The Bus and Coach Association (BCA) and Rental Vehicle Association (RVA) were both pleased to hear of the recent relaxing of border restrictions for returning Kiwis and eligible travellers from Australia and the rest of the world on both March 2 and March 4, 2022, respectively. “The removal of the self-isolation requirement makes sense in the current environment”, says Ben McFadgen, Chief Executive Officer of the BCA and the RVA.

Over the last month the BCA and RVA have been working closely with the international aviation, tourism, hospitality and events sectors, to put pressure on the government to reconsider the health risk posed by visitors or returning Kiwis compared with the current risk posed to New Zealand communities in the COVID-19 outbreak.

“This is a great start,” says Mr McFadgen, “the government appears to be listening and has clearly indicated its intent to reconnect with the world. This decision is good news for airlines already flying to NZ via their global network and sends a clear signal to other airlines to put NZ back on their schedule for 2022.”

Operators are still nervous though. “The Intent is great,” says McFadgen, “but the tourism sector needs certainty. Timing is critical. New Zealand needs tourists. Our sector needs tourists. Without them we are done. We are looking at a 65% loss of all our tour bus and coach operators by May, and our rental vehicle operators’ revenues are down by, on average 70%. Basically, we are haemorrhaging.”

The sectors have been riding out the last two years on their own. “While the government provided support to many businesses, it was a broad-brush approach”, says Mr McFadgen, “our operators have specific needs peculiar to their businesses. They have high, ongoing, overheads and high capital costs. With the government’s support packages, they simply fell down a crack.”

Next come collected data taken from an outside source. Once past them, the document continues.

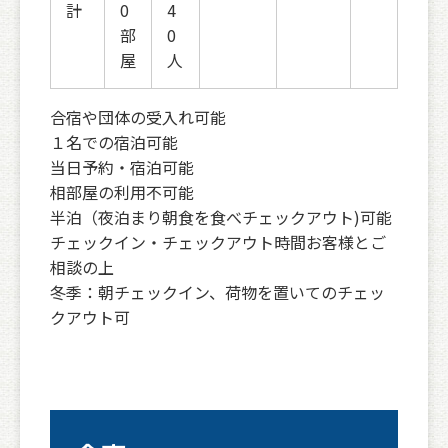
計
0
4
部
0
屋
人
合宿や団体の受入れ可能
１名での宿泊可能
当日予約・宿泊可能
相部屋の利用不可能
半泊（夜泊まり朝食を食べチェックアウト)可能
チェックイン・チェックアウト時間お客様とご
相談の上
冬季：朝チェックイン、荷物を置いてのチェッ
クアウト可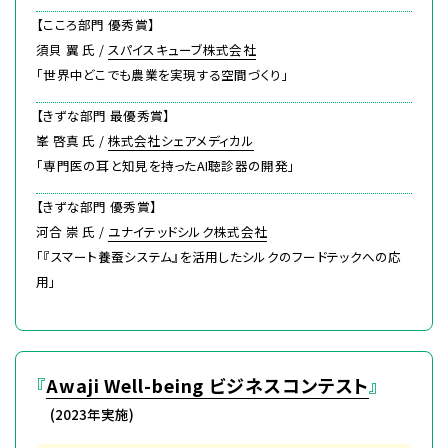
【こころ部門 優秀賞】
須貝 翼 氏 /
スパイスキューブ株式会社
「世界中どこでも農業を実現する空間づくり」
【きずな部門 最優秀賞】
峯 啓真 氏 /
株式会社シェアメディカル
「専門医の耳と知見を持ったAI聴診器の開発」
【きずな部門 優秀賞】
河合 崇 氏 /
ユナイテッドシルク株式会社
「『スマート養蚕システム』を活用したシルクのフードテックへの応
用」
『
Awaji Well-being ビジネスコンテスト
』
(2023年実施)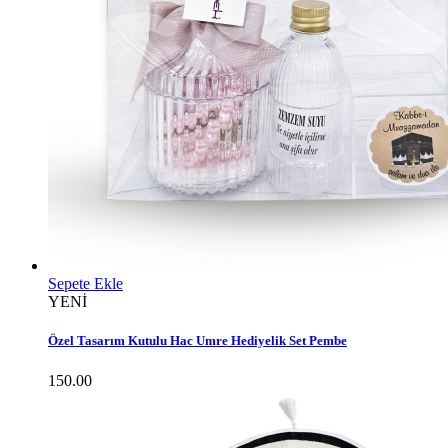
Sepete Ekle
YENİ
Özel Tasarım Kutulu Hac Umre Hediyelik Set Pembe
150.00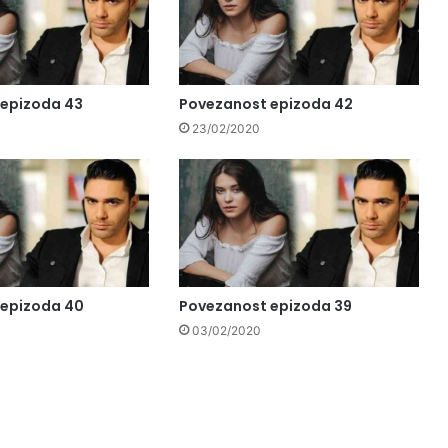
 epizoda 43
Povezanost epizoda 42
23/02/2020
 epizoda 40
Povezanost epizoda 39
03/02/2020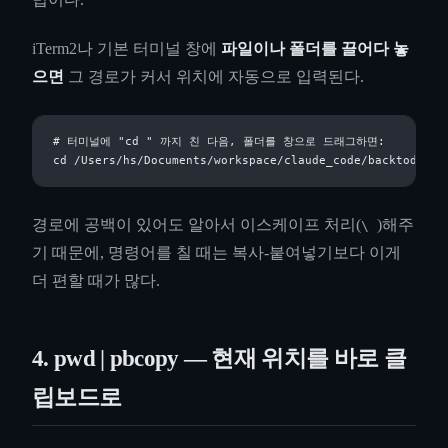
iTerm2나 기본 터미널 창에
파일이나 폴더를 끌어다 놓
으면
그 경로가 커서 위치에 자동으로 입력된다.
# 터미널에 "cd " 까지 친 다음, 폴더를 창으로 드래그하면:

경로에 공백이 있어도 알아서 이스케이프 처리(
)해주
\
기 때문에, 명령어를 칠 때는 복사-붙여넣기보다 이게
더 편할 때가 많다.
4. pwd | pbcopy — 현재 위치를 바로 클
립보드로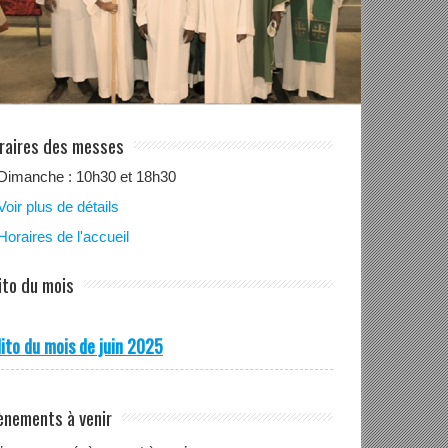
raires des messes
Dimanche : 10h30 et 18h30
Voir plus de détails
Horaires de l'accueil
ito du mois
ito du mois de juin 2025
ènements à venir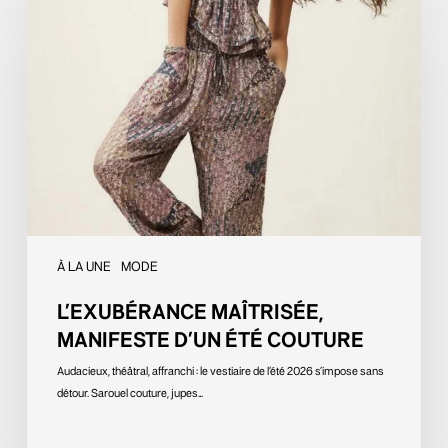
maîtrisée,
manifeste
d’un
été
couture
À LA UNE
MODE
L’EXUBÉRANCE MAÎTRISÉE,
MANIFESTE D’UN ÉTÉ COUTURE
Audacieux, théâtral, affranchi : le vestiaire de l’été 2026 s’impose sans
détour. Sarouel couture, jupes…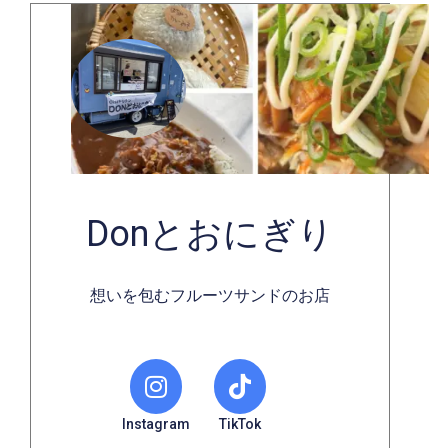
Donとおにぎり
想いを包むフルーツサンドのお店
Instagram
TikTok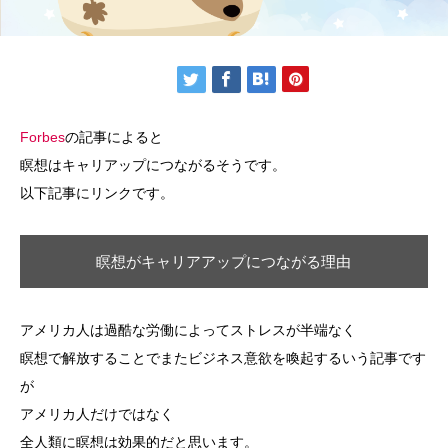
Forbes
の記事によると
瞑想はキャリアップにつながるそうです。
以下記事にリンクです。
瞑想がキャリアアップにつながる理由
アメリカ人は過酷な労働によってストレスが半端なく
瞑想で解放することでまたビジネス意欲を喚起するいう記事です
が
アメリカ人だけではなく
全人類に瞑想は効果的だと思います。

The Bus and Coach and Rental Vehicle Associations have been regularly reaching out to Government Ministers to inform them of the plight of operators and ask for help but have either been ignored or shuttled from one Ministerial portfolio to another. “The most recent response was to push us to the Finance Minister,” says Mr McFadgen. “We have been through three different Ministers now and continue to be overlooked. What will it take for this government to understand that without help there will be little capacity for NZ to service inbound travellers and New Zealand travellers when restrictions ease? There will be nothing left to move them round New Zealand. Why hasn’t the government done anything about this? They’ve known about it for almost two years!

“At least give the operators some certainty. We understand the government’s caution on giving explicit dates for visitors to return without self-isolation. However, right now we have a net loss to New Zealand from the tourism sector. New Zealanders can travel overseas, but no one can come here to do the same. All our tourism dollars are now going offshore. We need money flowing back into New Zealand communities. We need a date we can work towards”

Both the bus and coach and rental vehicle sectors are looking forward to getting more positive news about the opening of NZ’s border to international tourism.

“Like the rest of the tourism sector we hope the government will base its future decisions on enabling NZ’s international tourism recovery, not constraining it. Demand is still high. People still want to come here. We need to make it work. We need to reconnect NZ to the world,” says Mr McFadgen.